Background technology
Quinolones are the antimicrobial drugs with 4- quinolinoness as basic structure of a class synthetic, and which is by acting on antibacterial
DNA (deoxyribonucleic acid)(DNA), DNA gyrases are hindered, the irreversible breaking of DNA of bacteria are caused and is reached antibacterial effect.Through
The development of more than 40 years, quinolones were divided into for four generations., because of its has a broad antifungal spectrum, bioavailability is high for quinolone antibiotic,
The features such as untoward reaction is few is widely used in the infection of clinical and animal.However, many quinolone antibiotics it is verified that
There are a certain degree of toxic effect, particularly nalidixan to human and animal it is verified that having carcinogenic and mutagenic action, shadow
Ring heliosensitivity and have interference effect to propagating system.In addition, the antibiotic caused because of the abuse of quinolone antibiotic is residual
Problem is stayed also increasingly to threaten environment and human health.

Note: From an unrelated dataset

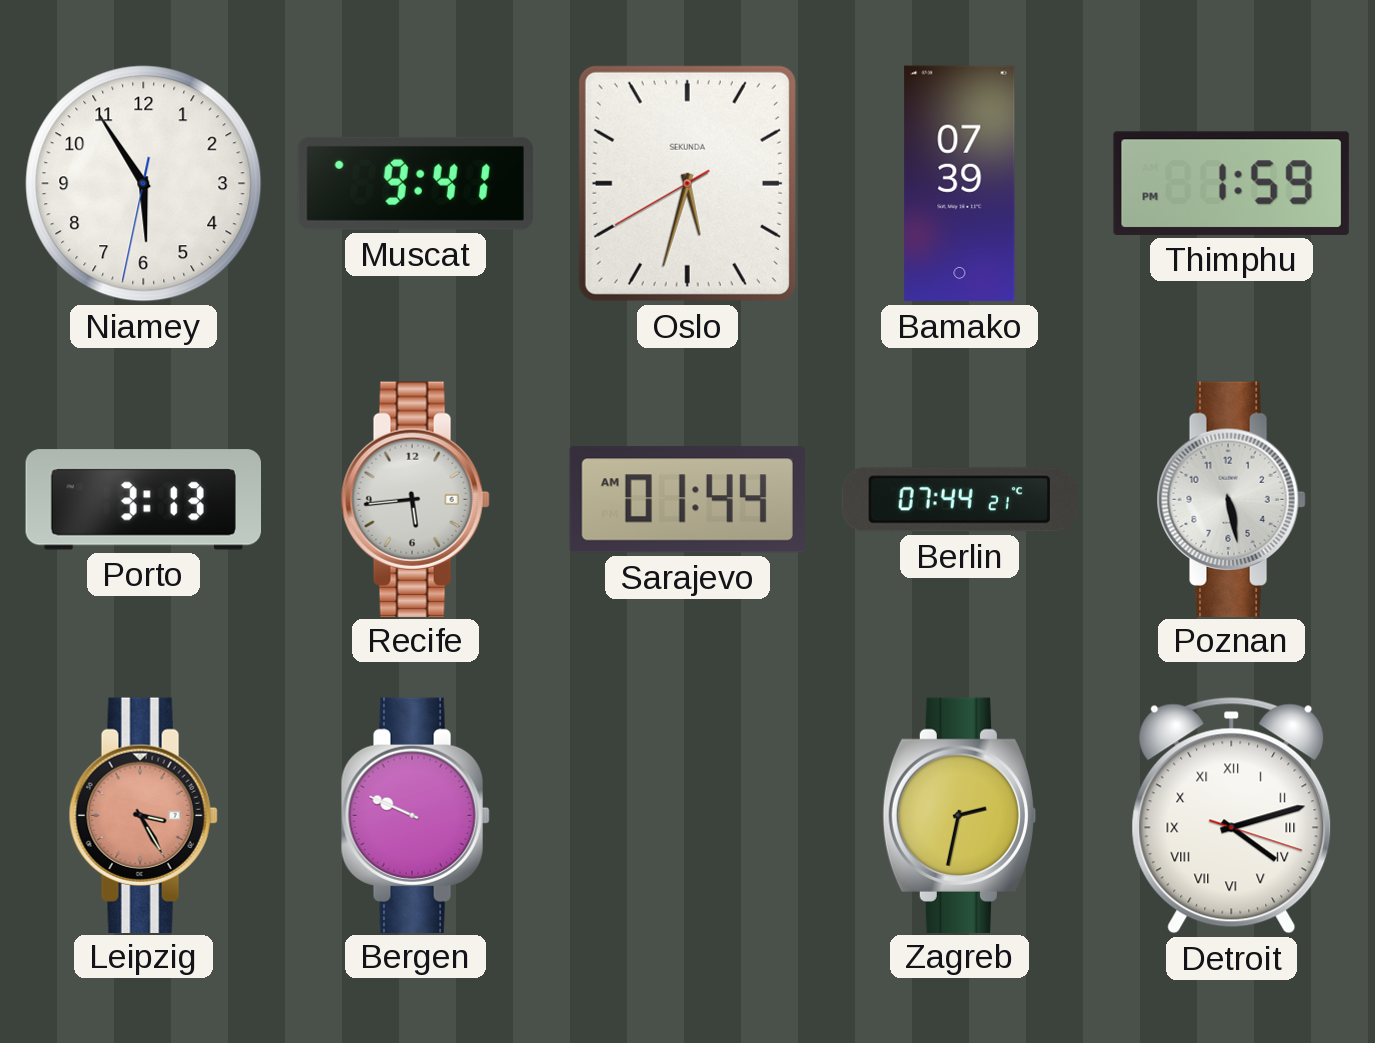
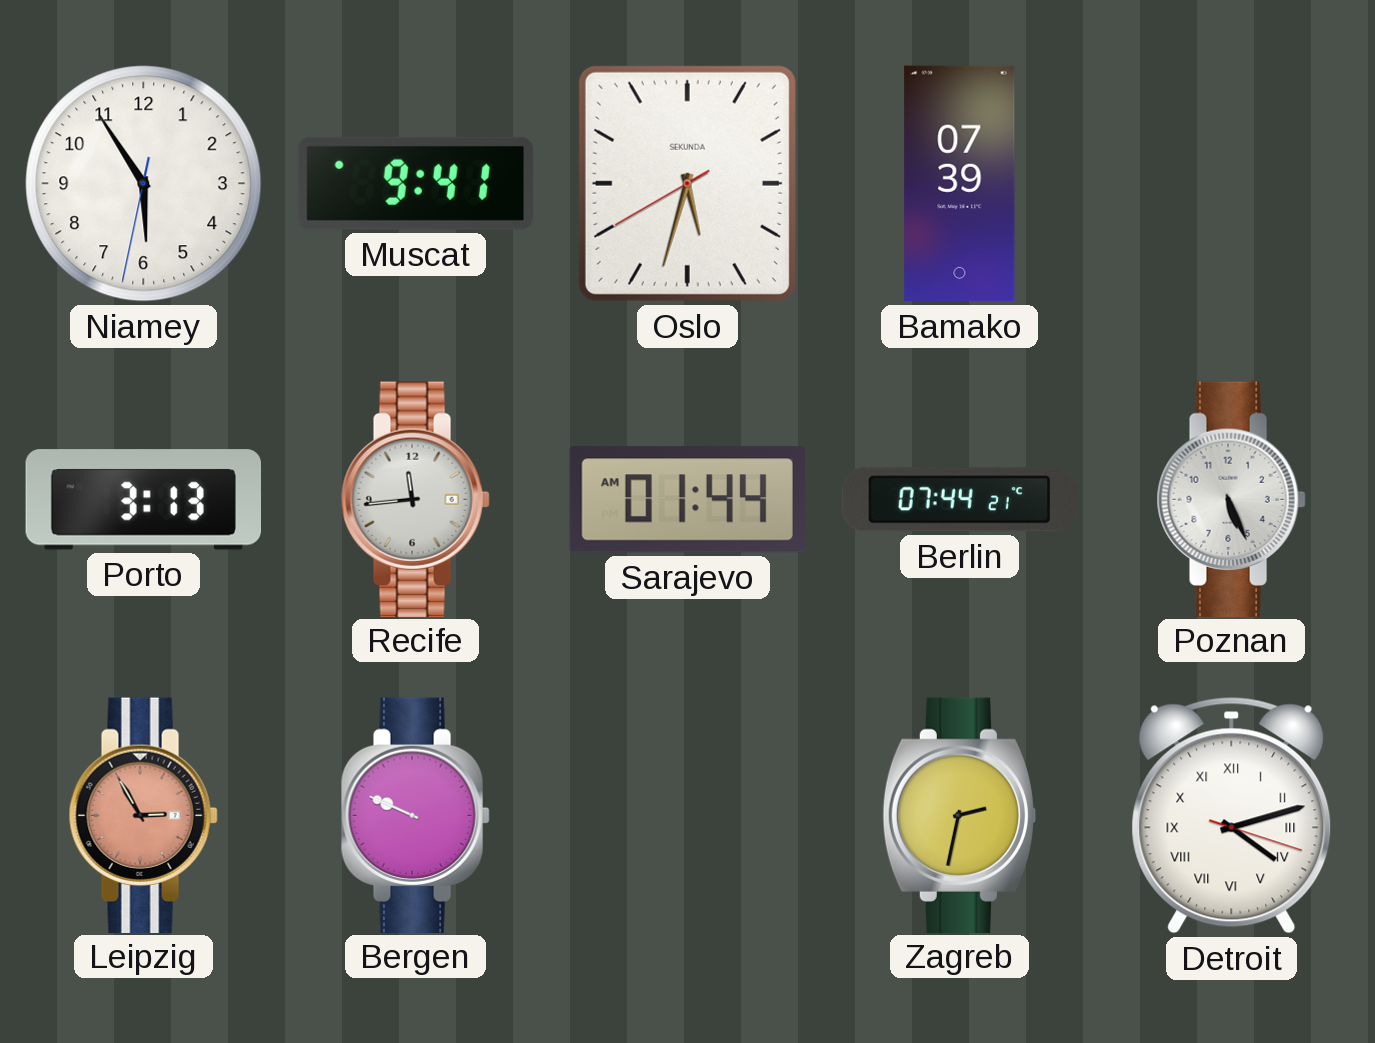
Thimphu: 1:59 -> none
Recife: 5:44 -> 11:44
Poznan: 5:28 -> 5:26
Leipzig: 3:25 -> 2:55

At present, the analysis method for quinolone antibiotic has instrument analytical method and immunoassay.Wherein apply
Most widely include HPLC (high performance liquid chromatography) (HPLC), gas chromatography mass spectrometry (GC-MS), LC-MS (LC-MS) etc..
But these methods need the sample pre-treatments of expensive instrument, professional operator and complexity, are not suitable for quinoline in food
The daily quick detection of promise ketone antibiotic.With the development of detection quinolone antibiotic immuno analytical method, not only can
Solve the above problems, and the advantage with high flux and low cost, it is suitable to the batch detection at scene.Set up quinolones antibiosis
The immunoassay technology of element, first has to obtain the mass selection monoclonal antibody of quinolone antibiotic.

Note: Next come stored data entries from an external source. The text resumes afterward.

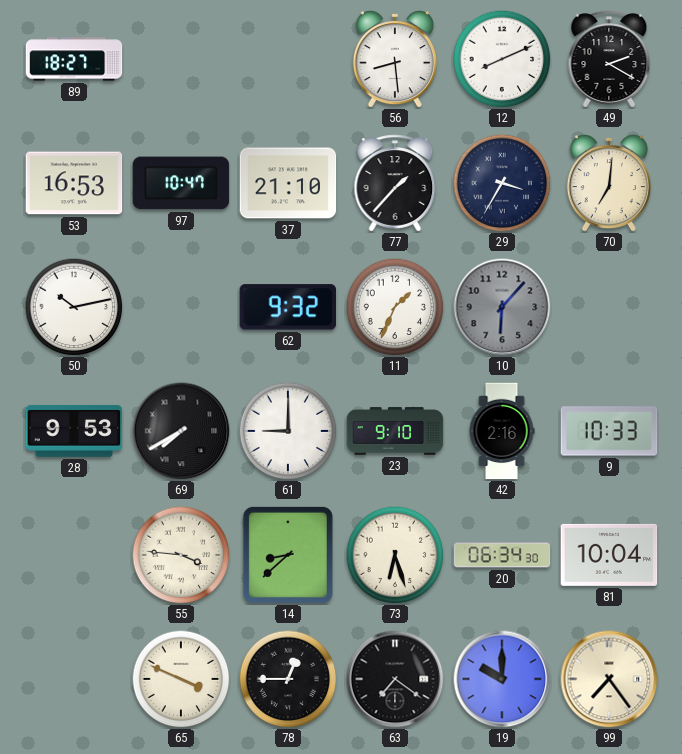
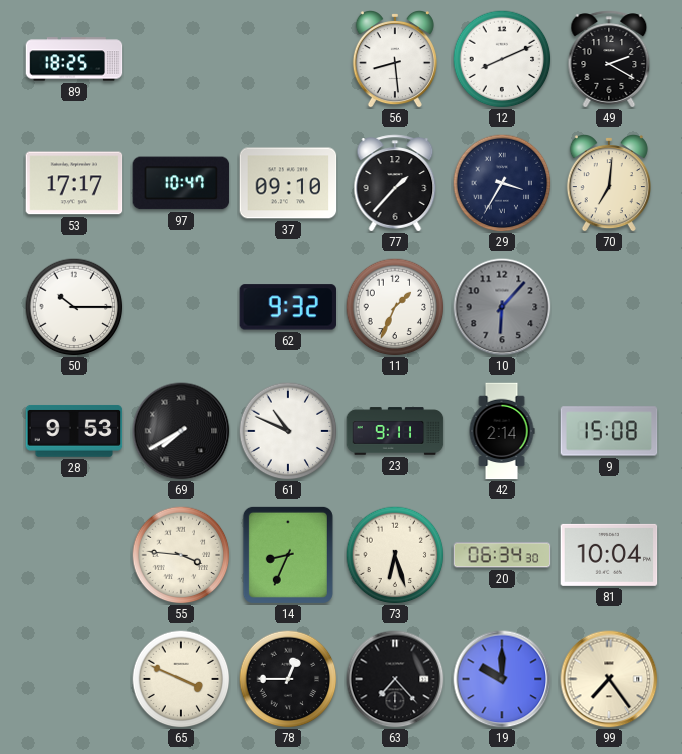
89: 18:27 -> 18:25
53: 16:53 -> 17:17
37: 21:10 -> 09:10
50: 10:13 -> 10:15
61: 9:00 -> 10:49
23: 9:10 -> 9:11
42: 2:16 -> 2:14
9: 10:33 -> 15:08
14: 8:38 -> 8:34
63: 7:21 -> 7:23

The content of the invention
It is an object of the invention to provide the mass selection of the anti-quinolone antibiotic of hybridoma cell strain YH6 and its generation
Monoclonal antibody.
Technical scheme:The hybridoma of one plant of mass selection monoclonal antibody for secreting anti-quinolone antibiotic
Cell strain YH6, has been preserved in China Committee for Culture Collection of Microorganisms's common micro-organisms center, and deposit number is CGMCC
No.12024。
The mass selection monoclonal antibody of anti-quinolone antibiotic, it is CGMCC No.12024 by the deposit number
Hybridoma cell strain YH6 secretion produce.
The application of the mass selection monoclonal antibody of the anti-quinolone antibiotic, for colloidal gold immuno-chromatography test paper strip
With the development of immunosensor, the application in the detection of quinolone antibiotic total amount, for quinolone antibiotic in food
The immune detection of residual.
The monoclonal antibody that described hybridoma cell strain YH6 is produced, being capable of 21 kinds of quinolones of broad spectrum activity ground identification
Antibiotic, and sensitivity is good, half-inhibition concentration(IC50)Between 0.1-50ng/mL;21 kinds of quinolone antibiotics are:
Norfloxacin(CAS-65731-84-2), Ofloxacin, enrofloxacin, Ciprofloxacin, flumequine(CAS-42835-25-6),
Nadifloxacin, enoxacin, lomefloxacin, Levofloxacin, pefloxacin, nalidixan, danofloxacin, pyridine acid, Xi Nuosha
Star, the acid of chalk quinoline, Marbofloxacin, Pazufloxacin, Sparfloxacin, Gatifloxacin, orbifloxacin, fleroxacin.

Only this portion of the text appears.